Source data:
══════

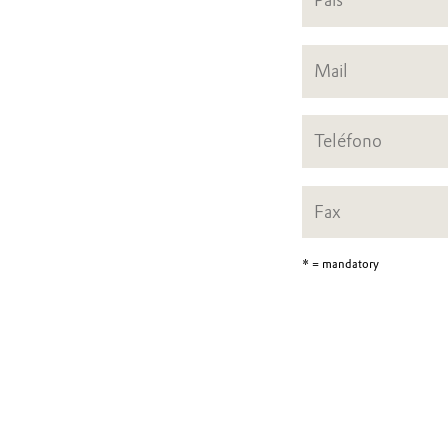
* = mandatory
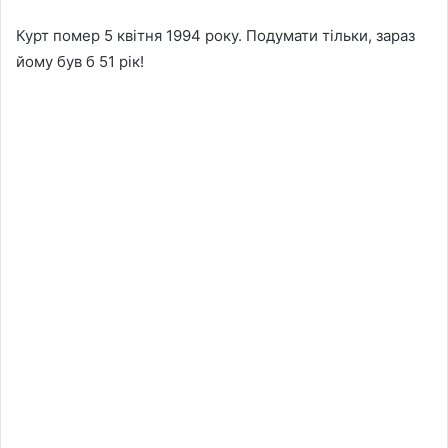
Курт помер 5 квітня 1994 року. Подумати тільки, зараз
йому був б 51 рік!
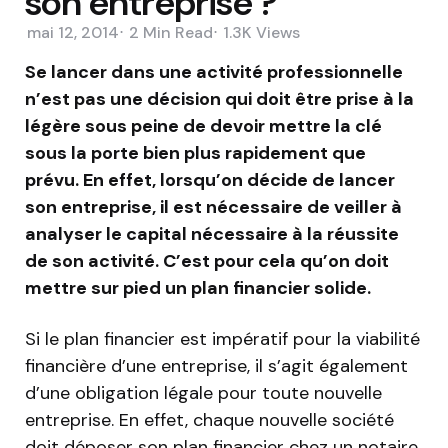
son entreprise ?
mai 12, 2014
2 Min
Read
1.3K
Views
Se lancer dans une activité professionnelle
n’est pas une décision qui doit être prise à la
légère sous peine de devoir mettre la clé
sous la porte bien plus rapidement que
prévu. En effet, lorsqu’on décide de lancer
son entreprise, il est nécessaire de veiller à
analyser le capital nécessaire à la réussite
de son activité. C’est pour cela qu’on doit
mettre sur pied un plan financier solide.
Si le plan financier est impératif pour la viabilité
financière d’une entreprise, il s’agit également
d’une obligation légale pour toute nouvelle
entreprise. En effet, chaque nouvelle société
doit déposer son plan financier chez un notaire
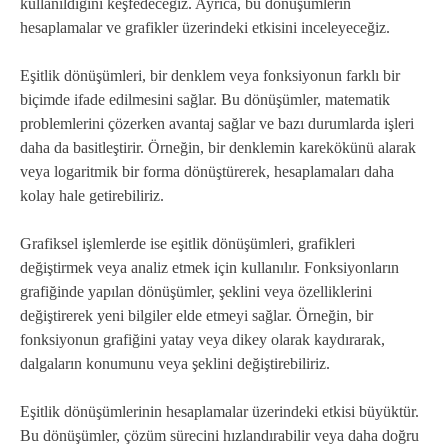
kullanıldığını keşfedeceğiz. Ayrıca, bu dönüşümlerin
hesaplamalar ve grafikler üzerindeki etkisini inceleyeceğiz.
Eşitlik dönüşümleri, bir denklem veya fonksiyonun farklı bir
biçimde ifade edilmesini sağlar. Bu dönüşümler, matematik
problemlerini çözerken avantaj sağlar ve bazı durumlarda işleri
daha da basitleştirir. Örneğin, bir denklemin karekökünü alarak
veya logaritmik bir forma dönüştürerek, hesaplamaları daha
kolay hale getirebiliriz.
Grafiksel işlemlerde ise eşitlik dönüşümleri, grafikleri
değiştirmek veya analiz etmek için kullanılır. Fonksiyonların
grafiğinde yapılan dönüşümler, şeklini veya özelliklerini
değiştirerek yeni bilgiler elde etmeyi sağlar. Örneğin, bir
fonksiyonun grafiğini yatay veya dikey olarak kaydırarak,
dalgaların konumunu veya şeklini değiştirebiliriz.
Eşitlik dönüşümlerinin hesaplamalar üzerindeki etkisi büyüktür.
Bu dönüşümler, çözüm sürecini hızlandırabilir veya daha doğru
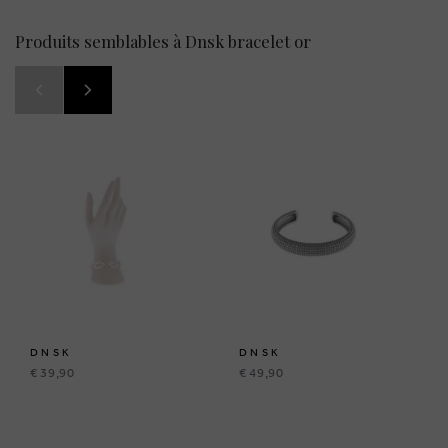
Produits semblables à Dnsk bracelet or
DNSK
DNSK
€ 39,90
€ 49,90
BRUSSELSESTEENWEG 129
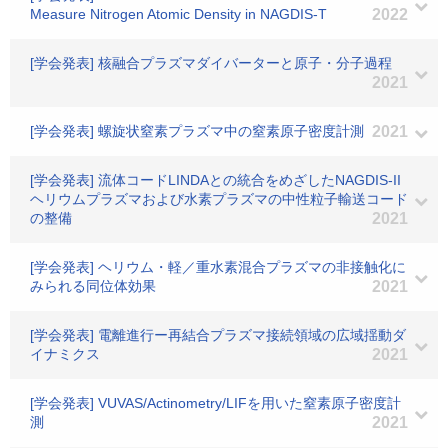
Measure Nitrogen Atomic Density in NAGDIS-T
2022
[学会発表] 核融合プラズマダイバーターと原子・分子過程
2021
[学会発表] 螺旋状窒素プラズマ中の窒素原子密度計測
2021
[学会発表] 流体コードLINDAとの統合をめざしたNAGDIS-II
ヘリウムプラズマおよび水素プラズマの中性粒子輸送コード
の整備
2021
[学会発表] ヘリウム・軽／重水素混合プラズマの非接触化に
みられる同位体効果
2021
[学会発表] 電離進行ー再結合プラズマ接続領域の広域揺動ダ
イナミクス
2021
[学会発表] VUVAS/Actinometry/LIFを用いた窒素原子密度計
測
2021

══════

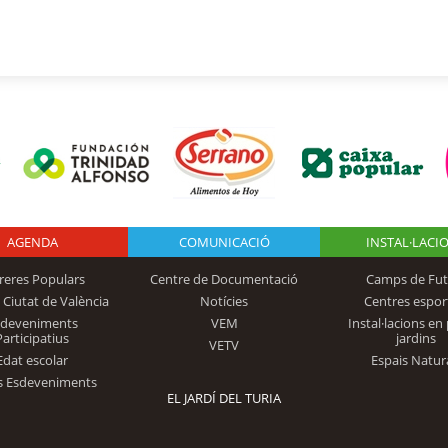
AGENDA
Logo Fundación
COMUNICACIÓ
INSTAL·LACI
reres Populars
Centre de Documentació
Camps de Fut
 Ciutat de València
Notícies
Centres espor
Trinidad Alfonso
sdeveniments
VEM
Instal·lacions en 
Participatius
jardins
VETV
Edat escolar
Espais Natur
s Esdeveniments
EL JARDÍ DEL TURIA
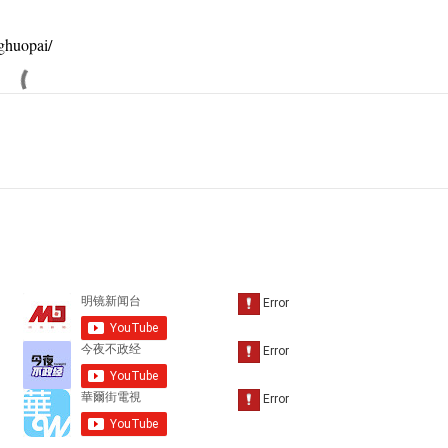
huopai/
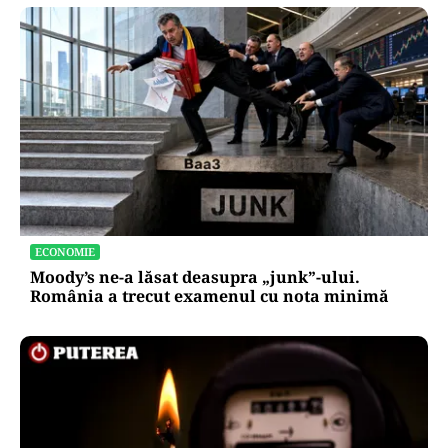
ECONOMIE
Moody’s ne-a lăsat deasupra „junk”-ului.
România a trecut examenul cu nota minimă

══════

About this task:
Your answer should be the lines of the listing above between the line holding "veya logaritmik bir" and the line holding "değiştirerek yeni bilgiler", inclusive, restated word for word and alone.

Your solution:
veya logaritmik bir forma dönüştürerek, hesaplamaları daha
kolay hale getirebiliriz.
Grafiksel işlemlerde ise eşitlik dönüşümleri, grafikleri
değiştirmek veya analiz etmek için kullanılır. Fonksiyonların
grafiğinde yapılan dönüşümler, şeklini veya özelliklerini
değiştirerek yeni bilgiler elde etmeyi sağlar. Örneğin, bir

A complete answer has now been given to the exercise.